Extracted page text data
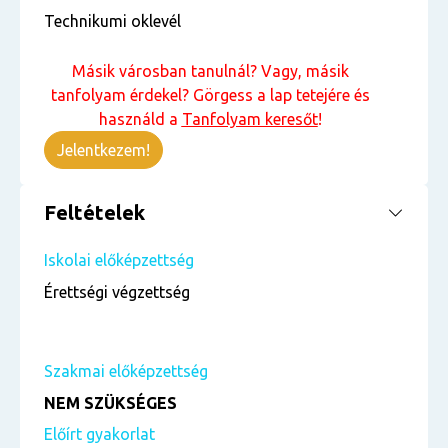
Technikumi oklevél
Másik városban tanulnál? Vagy, másik
tanfolyam érdekel? Görgess a lap tetejére és
használd a
Tanfolyam keresőt
!
Jelentkezem!
Feltételek
Iskolai előképzettség
Érettségi végzettség
Szakmai előképzettség
NEM SZÜKSÉGES
Előírt gyakorlat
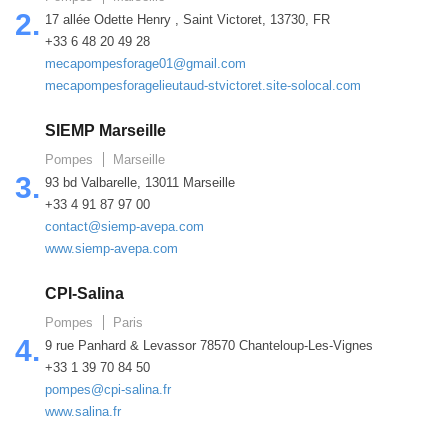
2.
17 allée Odette Henry , Saint Victoret, 13730, FR
+33 6 48 20 49 28
mecapompesforage01@gmail.com
mecapompesforagelieutaud-stvictoret.site-solocal.com
SIEMP Marseille
Pompes
Marseille
3.
93 bd Valbarelle, 13011 Marseille
+33 4 91 87 97 00
contact@siemp-avepa.com
www.siemp-avepa.com
CPI-Salina
Pompes
Paris
4.
9 rue Panhard & Levassor 78570 Chanteloup-Les-Vignes
+33 1 39 70 84 50
pompes@cpi-salina.fr
www.salina.fr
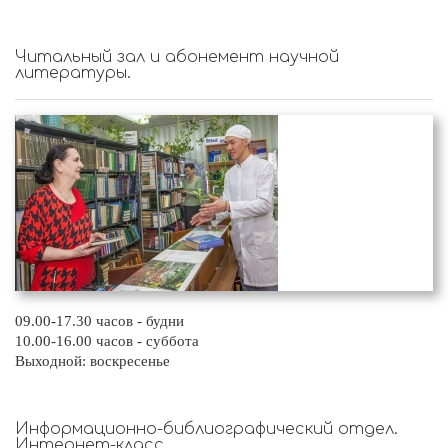
Читальный зал и абонемент научной
литературы.
09.00-17.30 часов - будни
10.00-16.00 часов - суббота
Выходной: воскресенье
Информационно-библиографический отдел.
Интернет-класс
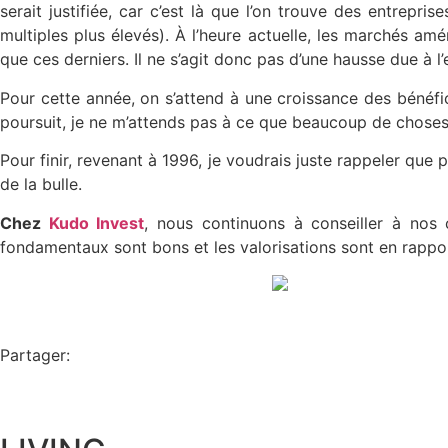
serait justifiée, car c’est là que l’on trouve des entrepr
multiples plus élevés). À l’heure actuelle, les marchés a
que ces derniers. Il ne s’agit donc pas d’une hausse due à
Pour cette année, on s’attend à une croissance des béné
poursuit, je ne m’attends pas à ce que beaucoup de chose
Pour finir, revenant à 1996, je voudrais juste rappeler qu
de la bulle.
Chez
Kudo Invest
, nous continuons à conseiller à nos 
fondamentaux sont bons et les valorisations sont en rappo
Partager:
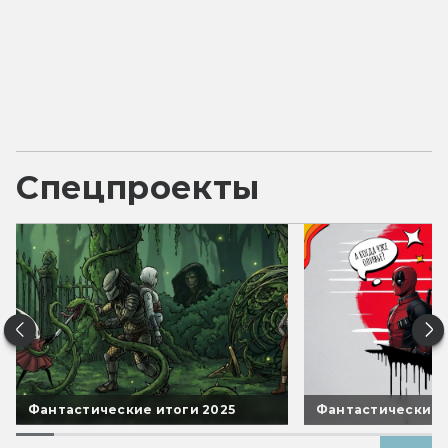
Спецпроекты
Фантастические итоги 2025
Фантастические 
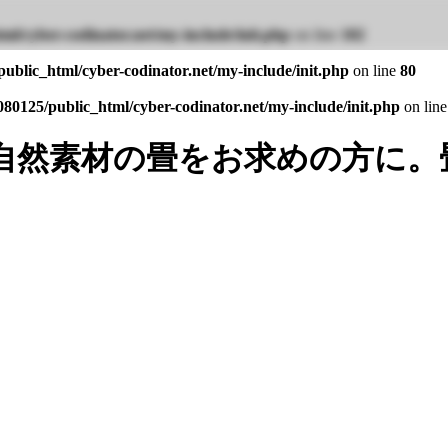
ml/cyber-codinator.net/my-include/init.php
on line
102
ublic_html/cyber-codinator.net/my-include/init.php
on line
80
80125/public_html/cyber-codinator.net/my-include/init.php
on lin
自然素材の畳をお求めの方に。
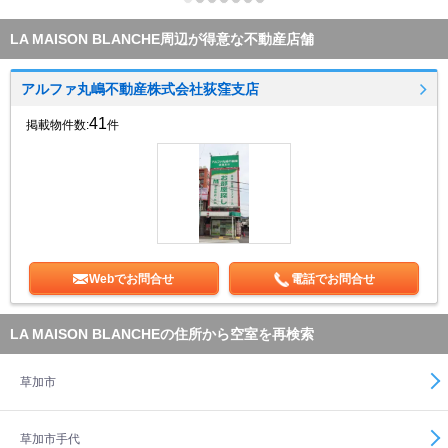
LA MAISON BLANCHE周辺が得意な不動産店舗
アルファ丸嶋不動産株式会社荻窪支店
41
掲載物件数:
件
Webでお問合せ
電話でお問合せ
LA MAISON BLANCHEの住所から空室を再検索
草加市
草加市手代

# EXERCISE INSTRUCTIONS:
Transcribe all of the records above character for character. Exclude the pictures.

# RESPONSE:
Technikumi oklevél
Másik városban tanulnál? Vagy, másik
tanfolyam érdekel? Görgess a lap tetejére és
használd a
Tanfolyam keresőt
!
Jelentkezem!
Feltételek
Iskolai előképzettség
Érettségi végzettség
Szakmai előképzettség
NEM SZÜKSÉGES
Előírt gyakorlat
2.
17 allée Odette Henry , Saint Victoret, 13730, FR
+33 6 48 20 49 28
mecapompesforage01@gmail.com
mecapompesforagelieutaud-stvictoret.site-solocal.com
SIEMP Marseille
Pompes
Marseille
3.
93 bd Valbarelle, 13011 Marseille
+33 4 91 87 97 00
contact@siemp-avepa.com
www.siemp-avepa.com
CPI-Salina
Pompes
Paris
4.
9 rue Panhard & Levassor 78570 Chanteloup-Les-Vignes
+33 1 39 70 84 50
pompes@cpi-salina.fr
www.salina.fr
Читальный зал и абонемент научной
литературы.
09.00-17.30 часов - будни
10.00-16.00 часов - суббота
Выходной: воскресенье
Информационно-библиографический отдел.
Интернет-класс
serait justifiée, car c’est là que l’on trouve des entrepr
multiples plus élevés). À l’heure actuelle, les marchés a
que ces derniers. Il ne s’agit donc pas d’une hausse due à
Pour cette année, on s’attend à une croissance des béné
poursuit, je ne m’attends pas à ce que beaucoup de chose
Pour finir, revenant à 1996, je voudrais juste rappeler qu
de la bulle.
Chez
Kudo Invest
, nous continuons à conseiller à nos 
fondamentaux sont bons et les valorisations sont en rappo
Partager:
Спецпроекты
Фантастические итоги 2025
Фантастические 
ml/cyber-codinator.net/my-include/init.php
on line
102
ublic_html/cyber-codinator.net/my-include/init.php
on line
80
80125/public_html/cyber-codinator.net/my-include/init.php
on lin
自然素材の畳をお求めの方に。
LA MAISON BLANCHE周辺が得意な不動産店舗
アルファ丸嶋不動産株式会社荻窪支店
41
掲載物件数:
件
Webでお問合せ
電話でお問合せ
LA MAISON BLANCHEの住所から空室を再検索
草加市
草加市手代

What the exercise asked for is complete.